Endoscopic Spine Surgery: The Latest in Minimally Invasive Spine Surgery
Updated: Jun 14, 2018
My interest in minimally invasive spine surgery started out as a desire to be as precise as possible in the treatment of my patients. Many traditional spinal procedures cut through normal muscle and tissue to get to the source of the problem; this may result in significant pain after surgery. With endoscopic spine surgery, incisions can be as small as 7mm depending on the case. These small incisions minimize damage to normal tissue, which means patients go home shortly after surgery, often with minimal discomfort.
Endoscopy is now available to patients in the Virginia, Maryland, and DC region.
Many of the procedures we perform as spine surgeons are large and complex. While surgery may improve the quality of life of our patients, surgery can do quite a bit of harm as well. There are many patients with MRIs that show significant abnormal findings, but there might be just one level in the spine thats actually causing pain. Patients can sometimes end up getting large spine procedures and sometimes even extensive fusions unnecessarily, when in reality they may do fine simply by targeting the one nerve that’s the cause for the pain. This is where endoscopic spine surgery is effective.
We have used cameras/scopes in many surgical procedures: general surgery (laparoscopy), urology (cystoscopy), orthopaedics (arthroscopy for knees/hips/shoulders, etc). It was only a matter of time that technological advances would also allow us to perform these procedures in the spine as well.
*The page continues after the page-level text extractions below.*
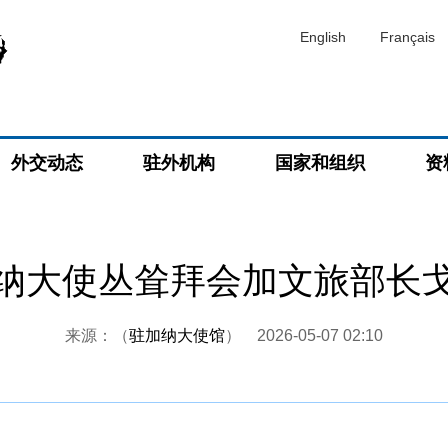
English
Français
外交动态
驻外机构
国家和组织
资
纳大使丛耸拜会加文旅部长
来源：（
驻加纳大使馆
）
2026-05-07 02:10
Interestingly, endoscopic spine surgery is commonly performed in Asia and Europe, but has only recently gained significant interest in the United States. In the next 3-5 years, I am certain that this will continue to develop and expand in the US and hopefully patients might benefit from these less invasive approaches over the longterm. Its true that endoscopic spine surgery can't treat everything in the spine, but it does offer our patients a truly minimally invasive option in the treatment of herniated discs and spinal stenosis.
One of the great things about medicine, is that we are constantly trying to figure out ways to perform procedures in a less invasive fashion. This drive towards minimally invasive surgery is patient and surgeon driven. The goal is to address the source of the pain, while doing the least amount of harm in the process.